From: DSand95510(at)aol.com
Date: Sat Nov 23 1996 - 02:59:48 CST


In a message dated 96-11-22 10:12:22 EST, rs11(at)ElSegundoCA.NCR.COM
(Spontelli, Ramon) writes:

>
>The bottom line is that this dual-Weber-40 thing is NOT going to be a
>bolt-on application for any of us. So, whether you have ordered one of
>these intakes, or are thinking about it, here s the not-so-good news:
>
> 3. For Series IV and V applications (don t know about Series III), the
brake
>master cylinder has to go. It s too long.
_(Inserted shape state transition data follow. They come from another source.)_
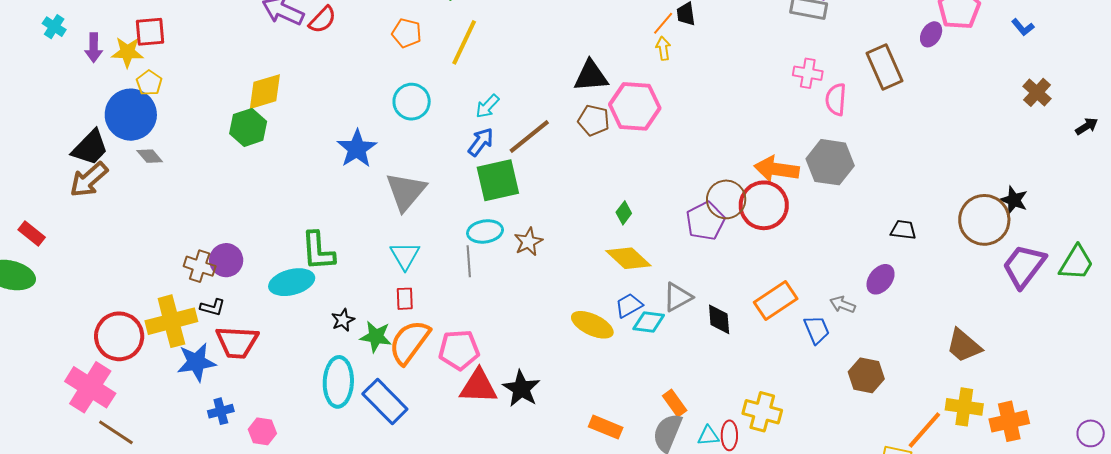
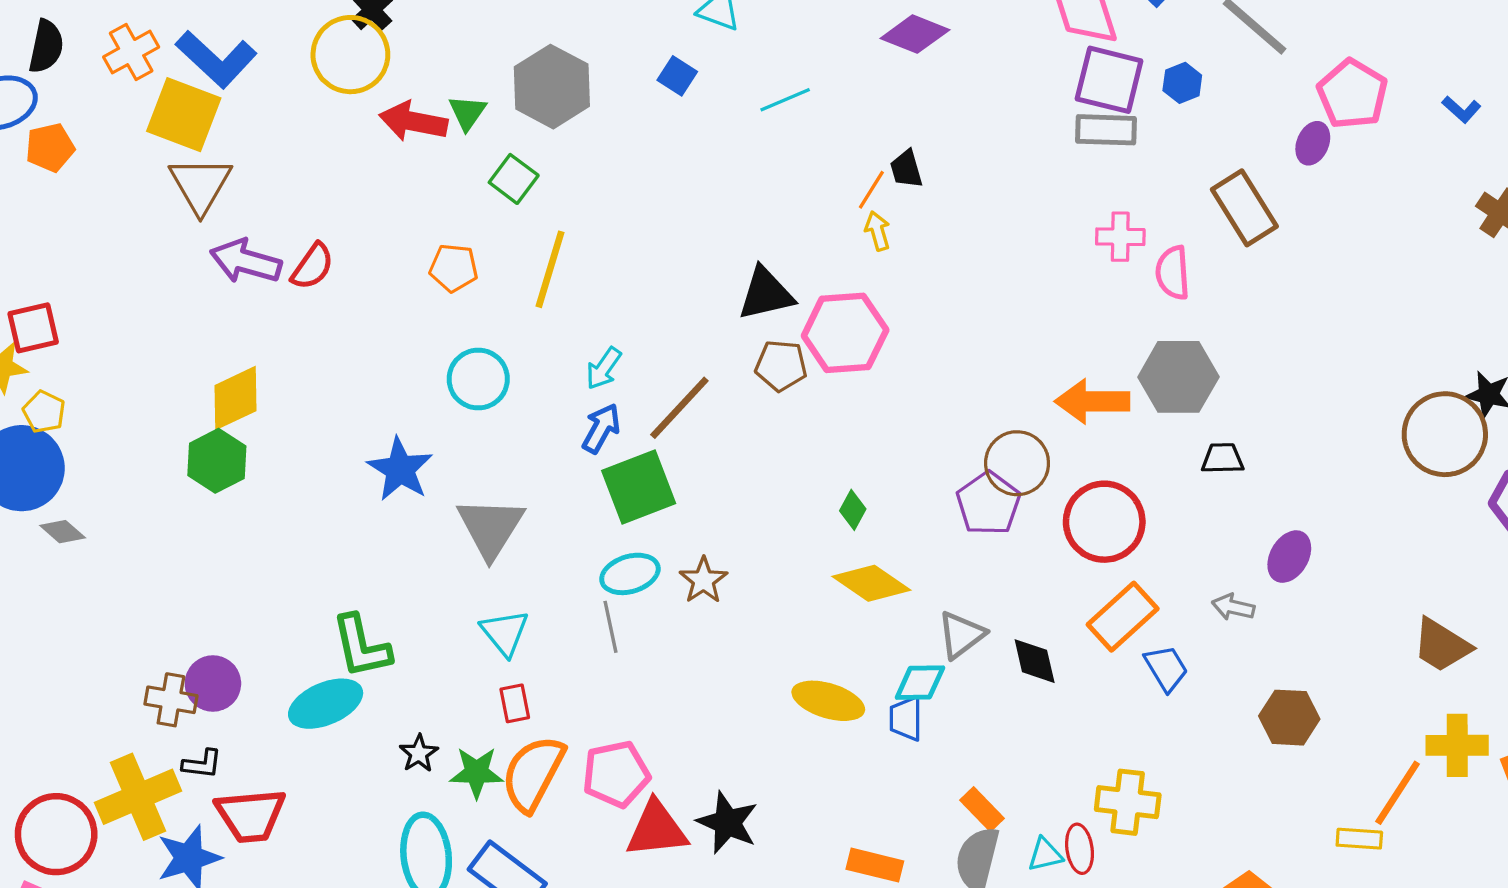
red circle: (764, 205) -> (1104, 522), moved
black trapezoid: (903, 230) -> (1223, 458), moved
blue trapezoid: (629, 305) -> (906, 718), moved, turned -52
blue trapezoid: (817, 330) -> (1166, 668), moved

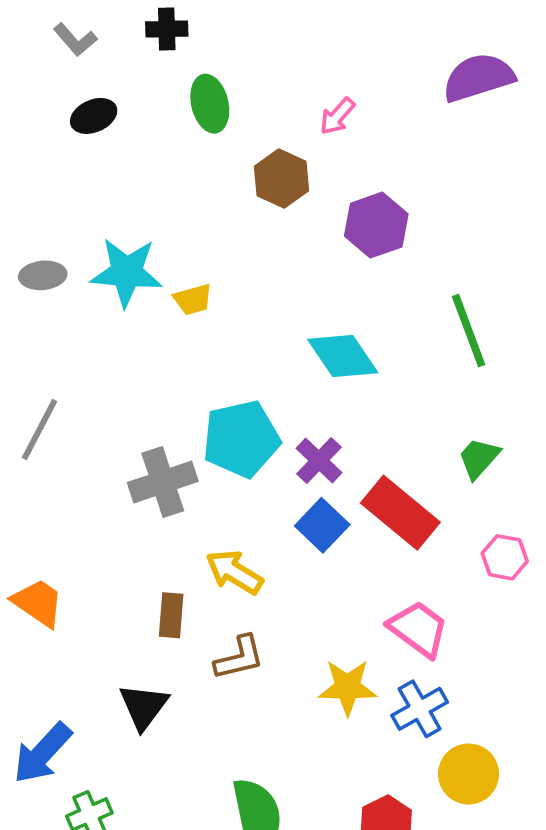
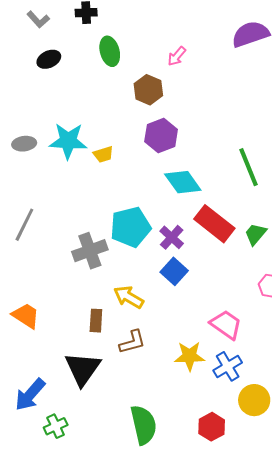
purple hexagon: (376, 225) -> (161, 135), moved
red rectangle: (400, 513) -> (214, 224), moved
black triangle: (144, 706) -> (83, 369), size x1.4

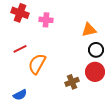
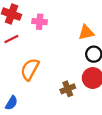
red line: (20, 49) -> (11, 39), moved
blue semicircle: (20, 95) -> (11, 103), turned -32

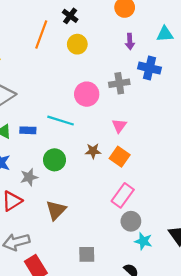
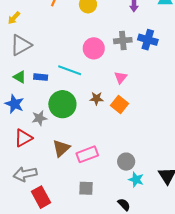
blue cross: (149, 68) -> (148, 40), moved
green circle: (55, 160) -> (62, 104), size x1.4
pink rectangle: (123, 195) -> (87, 154), moved, turned 30

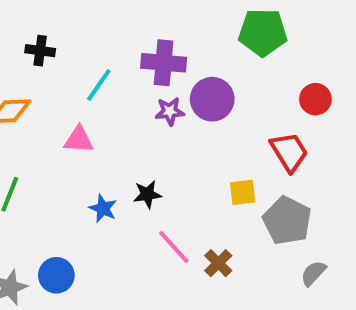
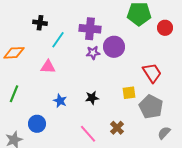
black cross: (40, 51) -> (40, 23), moved
red circle: (315, 99) -> (165, 28), moved
black star: (147, 194) -> (92, 98), moved
pink line: (174, 247) -> (88, 134), moved
blue circle: (56, 275) -> (37, 124), moved

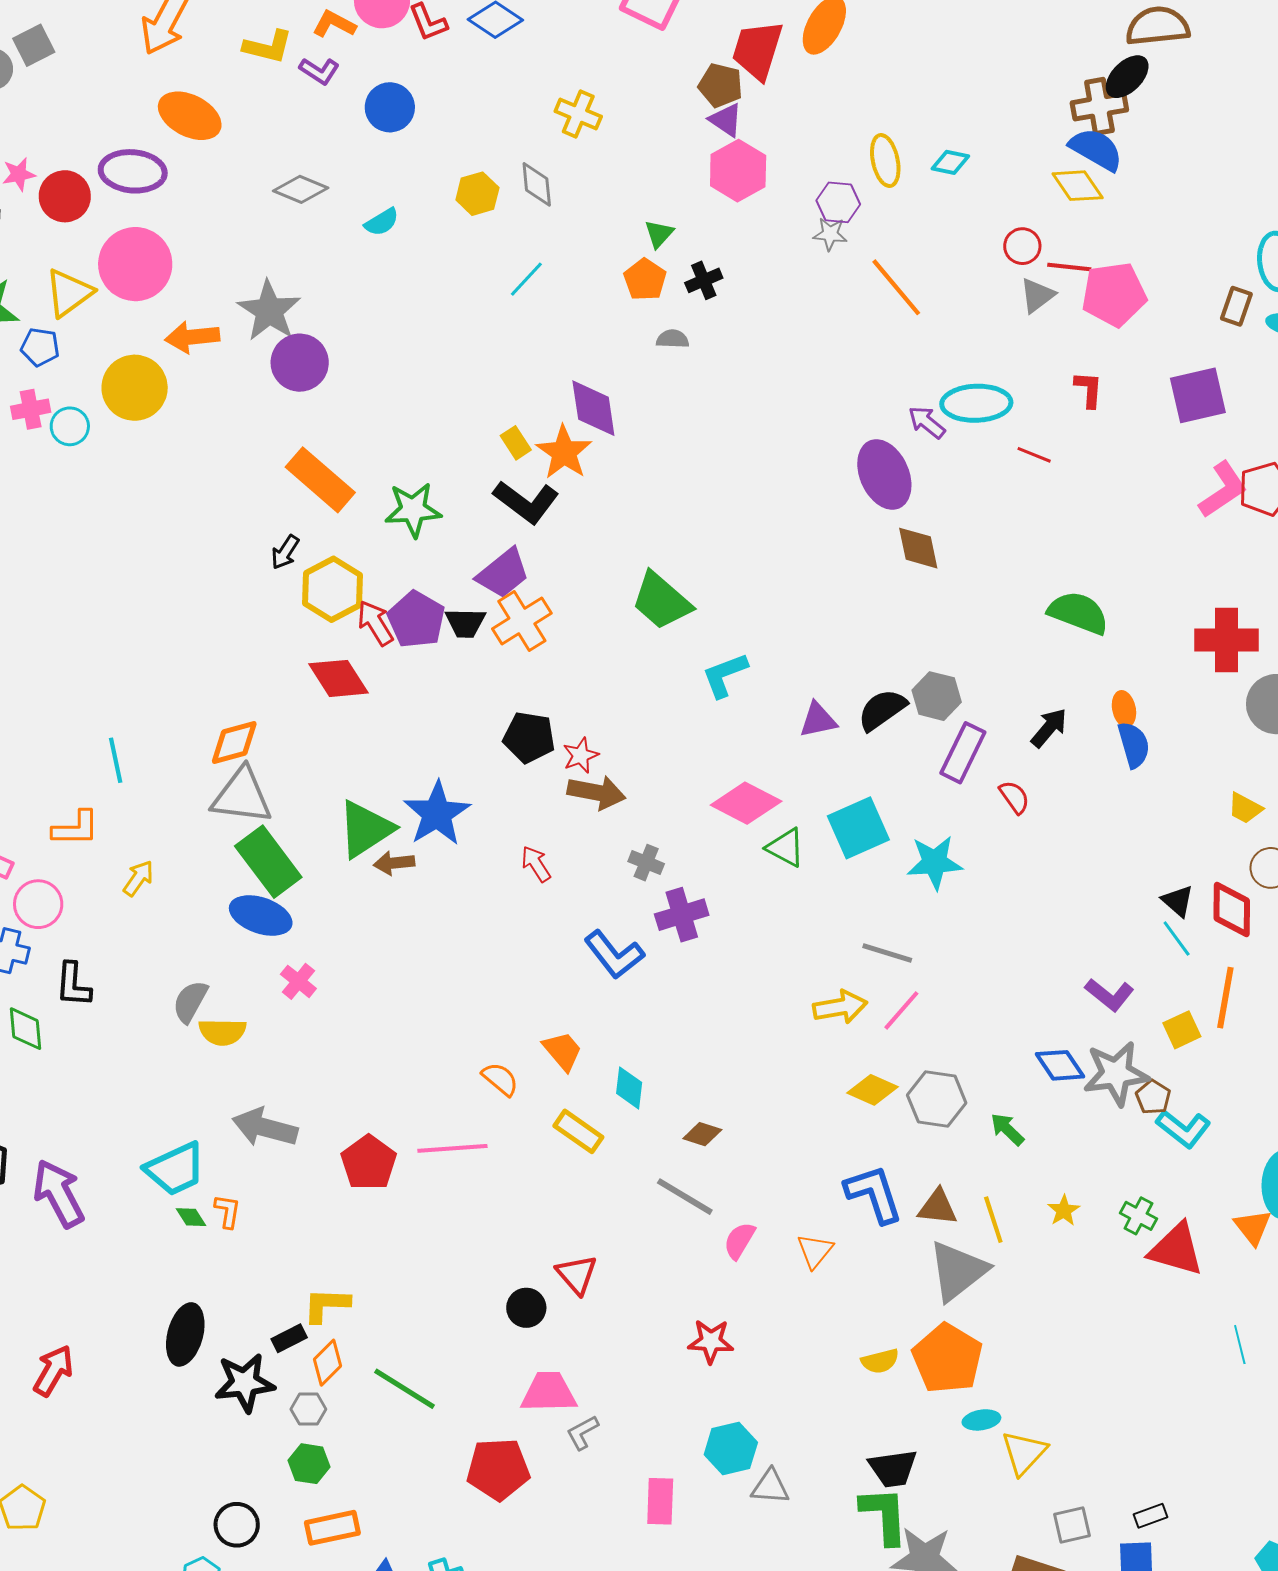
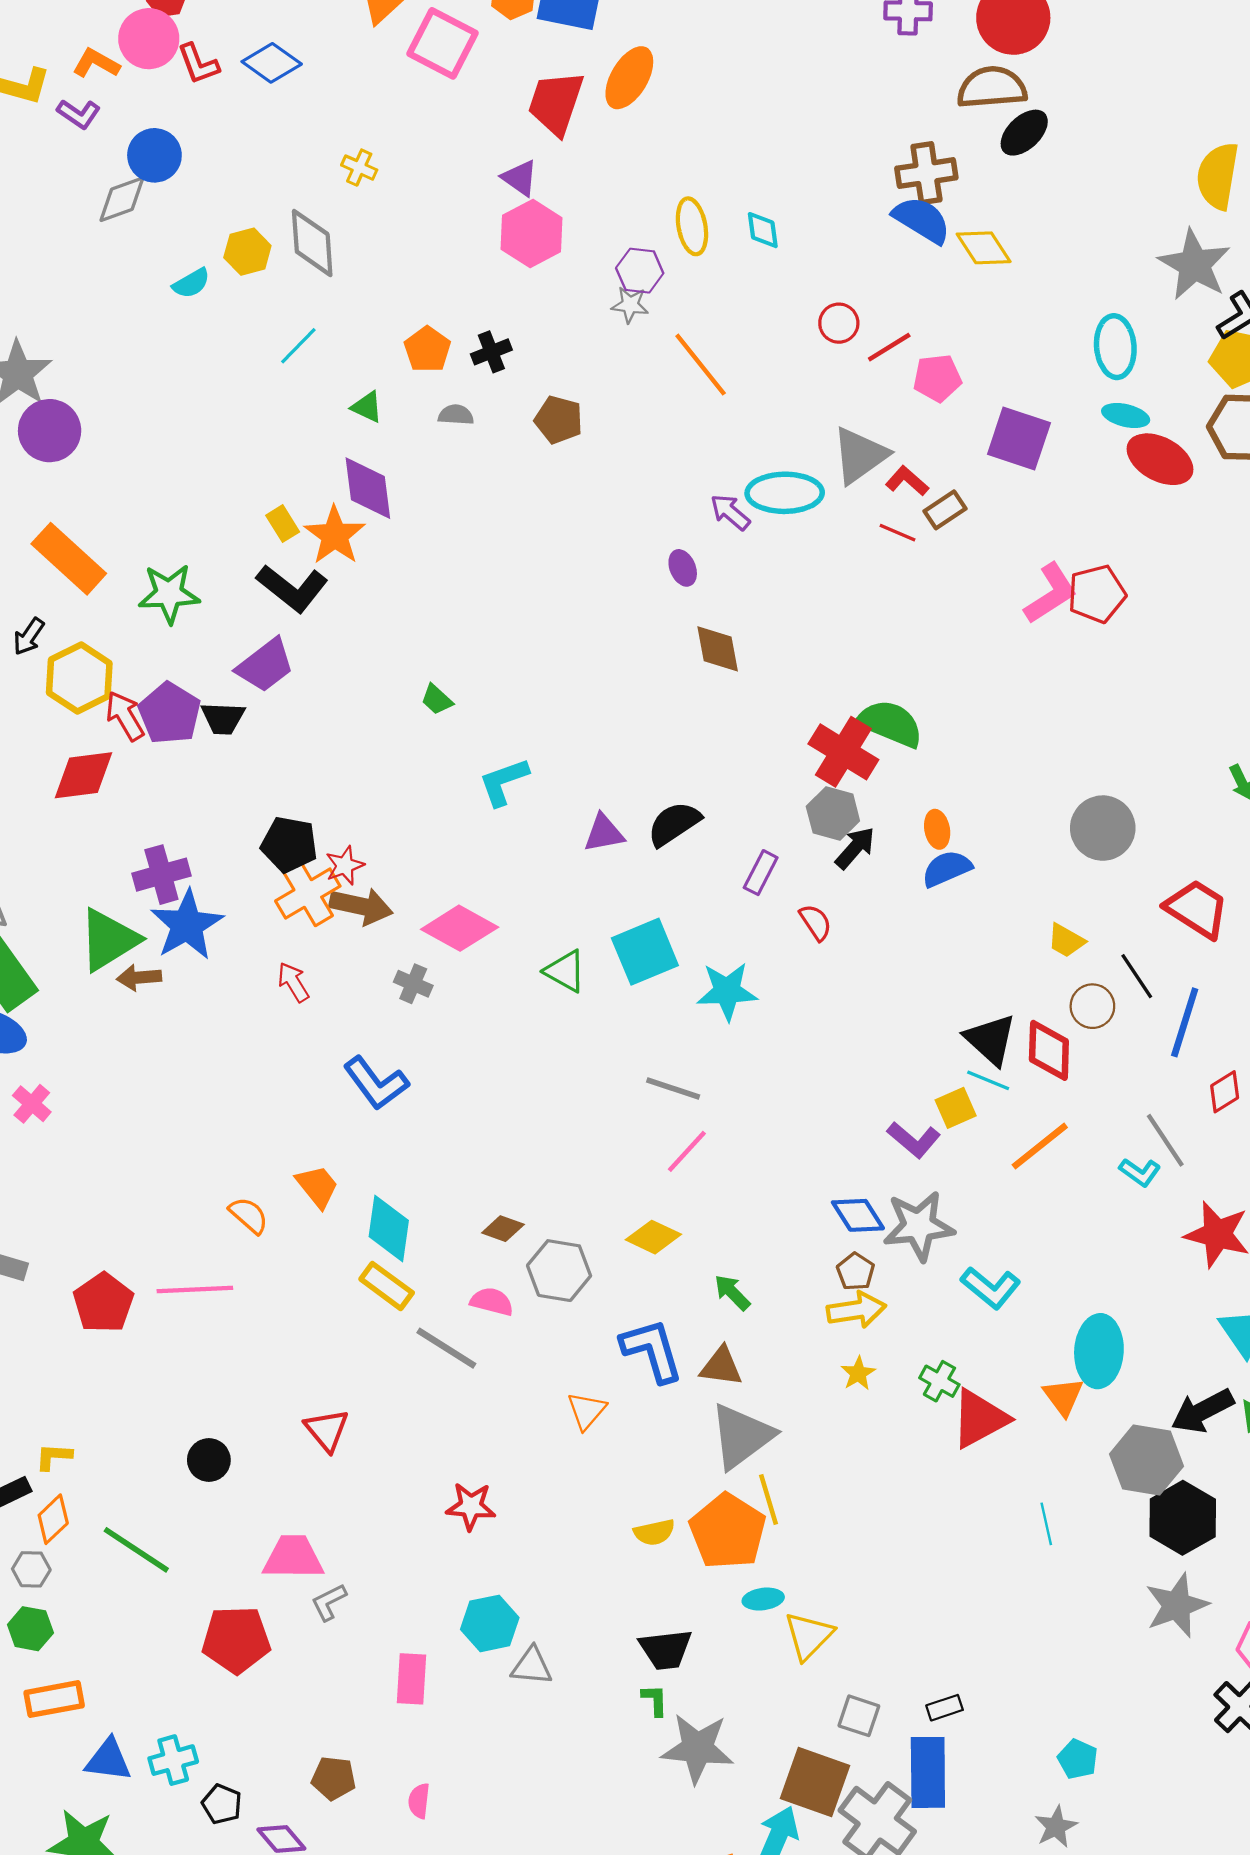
black ellipse: (1127, 77) -> (1024, 133), moved
brown pentagon: (720, 85) -> (559, 420), moved
yellow cross: (578, 114) -> (359, 168), size x0.7
cyan diamond: (950, 162) -> (763, 230), turned 69
gray diamond: (537, 184) -> (312, 243), size x1.4
yellow diamond: (1078, 186) -> (984, 248), moved
gray diamond: (301, 189) -> (122, 199), moved, turned -44
cyan semicircle: (382, 222) -> (191, 283), moved
green triangle: (659, 234) -> (367, 407), moved, turned -48
red line: (1069, 267) -> (889, 347), turned -39
pink pentagon: (1114, 294) -> (937, 378), size x0.7
gray triangle: (1037, 295) -> (860, 455), moved, size x1.5
brown rectangle: (1236, 306) -> (945, 510), moved, turned 36
red L-shape: (1089, 390) -> (907, 481), turned -54
purple square: (1198, 395) -> (1019, 439), moved, turned 30
red line: (1034, 455) -> (898, 533), moved
purple ellipse: (884, 474) -> (683, 568), size x0.5
green trapezoid: (661, 601) -> (437, 700), size x0.5
orange cross: (522, 621) -> (308, 893), moved
red cross: (1226, 640) -> (843, 752), moved, turned 30
red diamond: (339, 678) -> (83, 775), turned -66
gray hexagon: (937, 696) -> (833, 814), moved
blue semicircle: (1134, 745) -> (947, 869), turned -99
purple rectangle: (963, 753) -> (761, 873), size x0.7
pink diamond: (746, 803) -> (460, 928), moved
black triangle: (1178, 901) -> (990, 1040), size x1.5
purple cross: (682, 915) -> (161, 875), moved
cyan line: (1177, 939) -> (988, 1080), turned -33
orange line: (1225, 998) -> (1040, 1146), turned 40
yellow arrow: (840, 1007) -> (856, 1310), moved
yellow square: (1182, 1030) -> (956, 1108), moved
cyan diamond: (629, 1088) -> (389, 1229), size x1.4
brown pentagon: (1153, 1097) -> (856, 1272), moved
gray hexagon: (937, 1099) -> (559, 1271), moved
green arrow: (1007, 1129) -> (732, 1292), moved
yellow rectangle: (578, 1131) -> (387, 1286), moved
brown diamond: (702, 1134) -> (503, 1229), moved
yellow line: (993, 1220) -> (769, 1500), moved
pink semicircle: (739, 1241) -> (492, 1301), moved, turned 72
red triangle: (1176, 1249) -> (980, 1419), turned -46
yellow L-shape: (326, 1305) -> (54, 1457), size x0.7
black circle: (526, 1308) -> (209, 1460), moved
green L-shape: (884, 1515) -> (655, 1700), size x0.5
gray square: (1072, 1525) -> (859, 1716), turned 30

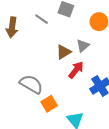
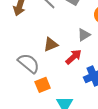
brown triangle: (63, 52) -> (51, 44), moved

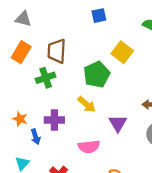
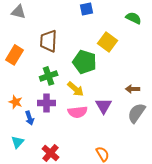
orange rectangle: (21, 52) -> (15, 55), moved
green pentagon: (97, 74) -> (85, 62), turned -30
green cross: (46, 78) -> (49, 76), moved
pink semicircle: (89, 147) -> (78, 112), moved

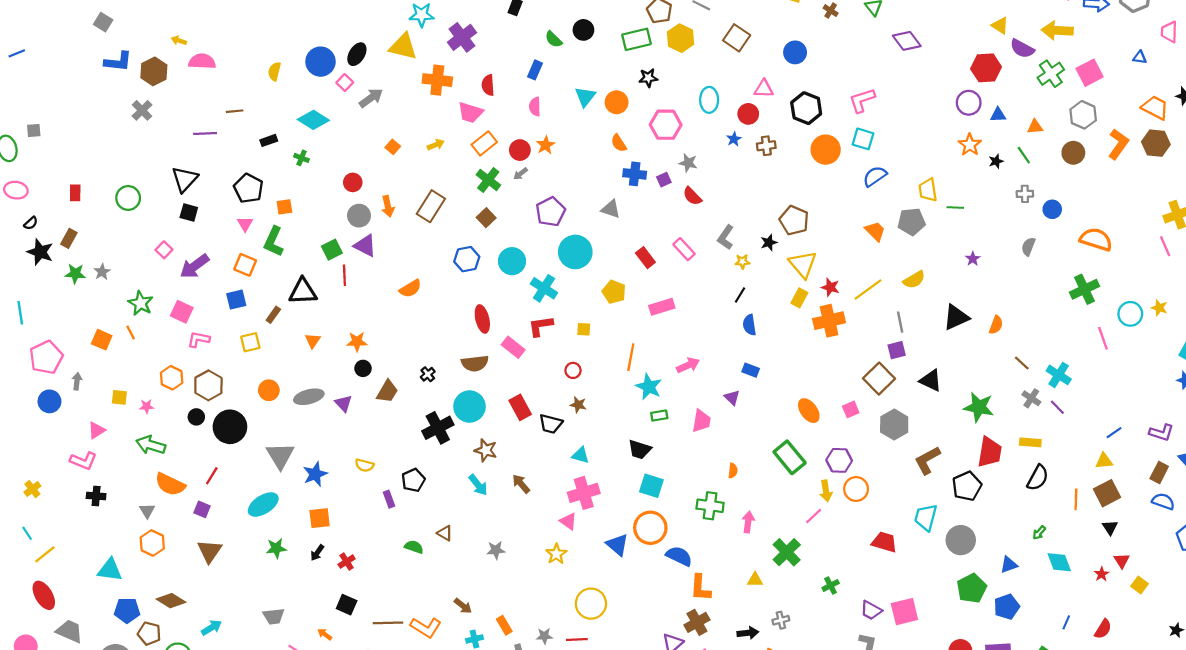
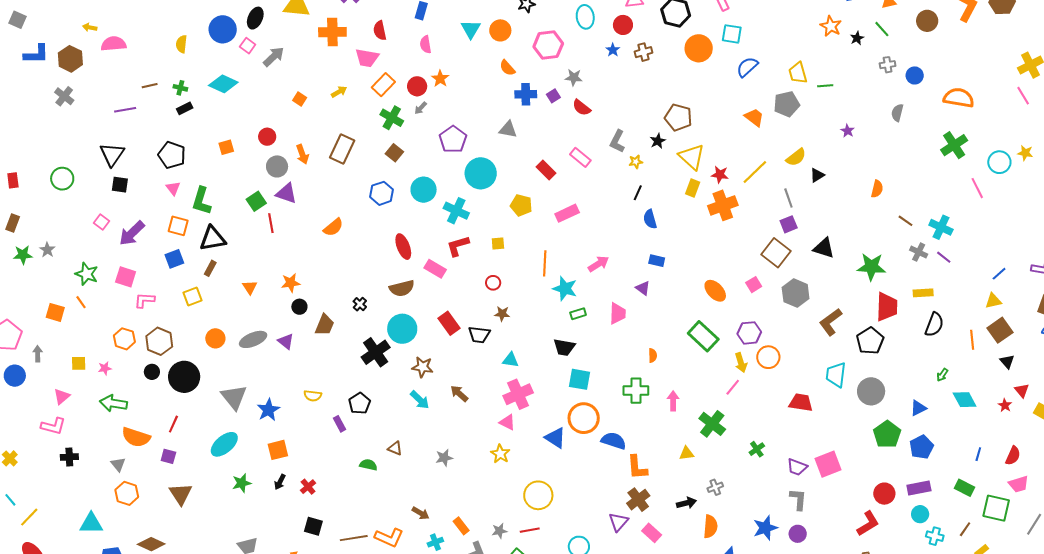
green cross: (301, 158) -> (180, 88), moved
orange square: (284, 207) -> (226, 147), moved
black triangle: (303, 291) -> (213, 239), moved
black triangle: (956, 317) -> (817, 175), moved, size x0.6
Even by removing the spacer
>between the master cylinder and the firewall, it still interferes with the
>intake.
>
>Jay Laifman says he went with an aftermarket brake master cylinder and
>discarded the brake servo to solve this problem on his Holbay-powered Series

>V.
>
>And, on page 156 of the new book, Vintage Racing British Sports Cars, there
>is a picture of a really neat Tilton brake/clutch pedal assembly with dual
>brake master cylinders mounted inside the passenger compartment of Dan
>Sommer s vintage Tiger racer.
>
>For Series I and II applications, you can retain the original brake master
>cylinder by removing the spacer between the master cylinder and the firewall

>and reworking the plumbing to the remote reservoir.
>
>4. Everyone in the line-up, Series I through V, is going to experience the
>same interference problem between the bottom of the rear carburetor and the
>top of the steering box.
>
>The problem here is that the left-rear corner screw on an underside cover
>plate on the carburetor is very close and possibly touching the right-rear
>corner mounting bolt for the steering box cover, depending on the condition
>of your motor mounts.
>
>Another alternative, according to Dan Walters, is to do what Steve Alcala
>did with his Series II vintage racer. That is to remove the steering box
>cover, countersink that hole, and use a flat-head machine screw there

Great job of documenting the intake fit.

On my own Weber setup (with a homemade manifold) on my Series V, I had the
exact clearance problems as described above. In my case, I evenly filed down
the head of the offending steering box cover bolt to create enough clearance
from the bottom of the carb. Similarly, I found that the master cylinder has
a lot of extra "meat" at the front, much of which I filed away, and then
removed the spacer. The result is JUST enough clearance to avoid contact
under load.

I suppose that, combined with careful bending of the brake line from the
master, you could also grind down the master mounting flange a little bit and
pull it further thru the firewall, creating some space at the other end. In
any case, long-legged drivers of later Alpines be forewarned that, if you
remove the spacer from the master, the "lowest" possible brake peddle
position available will then be equal to the former "highest" position.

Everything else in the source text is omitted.